Jade figures they're hanging out and decided not to invite her, not that she cares.

"Um," Tori says, looking uncomfortable. She glances at Andre who raises his eyebrows, and looks back at Jade, "What are you here for?"

Jade rolls her eyes and strolls in, dumps her bag on the coffee table and flops onto the sofa. "Math, duh. I told you that this morning."

"Uhm, no." Tori's eyebrows draw together and she gesticulates wildly. "This morning you stomped by my locker, told me I was your bitch for the next couple of days and then stormed off without a proper explanation!"

Well, yes. But that was because Beck was hanging around Tori's locker too, and he kept trying to make eye contact and saying hi to her, and excuse her, but she just wasn't going to stick around for that.

Jade rolls her eyes. "Well this is what I meant. Look, you obviously don't want me here, so how about you just really quickly teach me how to deal with positives and negatives and I'll be out of here in no time."

Tori opens her mouth, ready to argue, but Andre beats her to it.

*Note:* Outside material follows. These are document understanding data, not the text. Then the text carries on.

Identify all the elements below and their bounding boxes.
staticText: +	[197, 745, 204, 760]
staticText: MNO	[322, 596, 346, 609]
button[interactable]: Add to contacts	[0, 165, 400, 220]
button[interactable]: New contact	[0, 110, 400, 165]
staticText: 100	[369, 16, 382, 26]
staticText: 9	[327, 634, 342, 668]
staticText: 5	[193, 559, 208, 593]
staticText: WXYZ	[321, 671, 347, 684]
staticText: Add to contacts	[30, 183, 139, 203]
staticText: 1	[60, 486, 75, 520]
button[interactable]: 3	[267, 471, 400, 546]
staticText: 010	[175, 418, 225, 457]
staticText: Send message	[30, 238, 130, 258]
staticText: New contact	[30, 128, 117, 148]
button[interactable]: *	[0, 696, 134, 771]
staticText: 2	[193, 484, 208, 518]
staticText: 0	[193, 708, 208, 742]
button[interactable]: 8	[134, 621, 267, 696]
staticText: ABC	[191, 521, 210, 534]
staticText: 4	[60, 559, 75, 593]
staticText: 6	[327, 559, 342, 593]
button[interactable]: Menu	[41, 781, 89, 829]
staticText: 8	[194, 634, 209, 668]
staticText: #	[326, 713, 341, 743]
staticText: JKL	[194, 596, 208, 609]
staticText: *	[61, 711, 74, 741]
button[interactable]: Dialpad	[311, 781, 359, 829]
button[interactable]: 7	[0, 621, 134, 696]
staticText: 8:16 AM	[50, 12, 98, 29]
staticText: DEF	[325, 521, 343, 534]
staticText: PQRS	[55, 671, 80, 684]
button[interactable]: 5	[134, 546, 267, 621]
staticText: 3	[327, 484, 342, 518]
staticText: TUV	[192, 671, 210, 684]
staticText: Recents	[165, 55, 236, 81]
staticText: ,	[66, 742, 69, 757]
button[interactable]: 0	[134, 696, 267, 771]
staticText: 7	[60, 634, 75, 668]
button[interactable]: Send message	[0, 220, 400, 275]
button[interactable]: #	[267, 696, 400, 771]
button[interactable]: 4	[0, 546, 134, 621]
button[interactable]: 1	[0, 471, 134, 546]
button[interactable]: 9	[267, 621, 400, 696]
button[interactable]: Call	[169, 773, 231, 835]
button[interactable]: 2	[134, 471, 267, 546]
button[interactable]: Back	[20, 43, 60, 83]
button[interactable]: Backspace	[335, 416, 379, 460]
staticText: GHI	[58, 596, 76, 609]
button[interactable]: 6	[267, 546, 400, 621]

"It'll just take a second," he tells Tori, "Positives and negatives are easy." Then he turns to Jade. "We were actually working on that project for Anthony's music class. Cat's here because she had nothing else to do."

"Hi!" Cat peeps.

"I care." Jade deadpans, "Tell me more." She unzips her bag and draws out a couple of sheets of paper, a few pencils. "Let's hurry this along," she drawls to Tori, settling her boots on the coffee table.

"Okay," Tori says, still looking unsure. She glances at the door and then at the paper in front of her, then at Jade. She licks her lips and starts talking a mile a minute.

"A positive plus a positive equals a positive, a negative plus a negative equals a negative, that's obvious. For the sum of a positive and negative number, use the sign of the larger number and subtract. Okay?"

Jade is quiet for a second. Then,

"What the actual fuck—"

"Okay," Tori tries again, talking quickly and glancing at the door so often she appeared to have a twitch, "We'll try this a different way. Let's say Cat is positive four—"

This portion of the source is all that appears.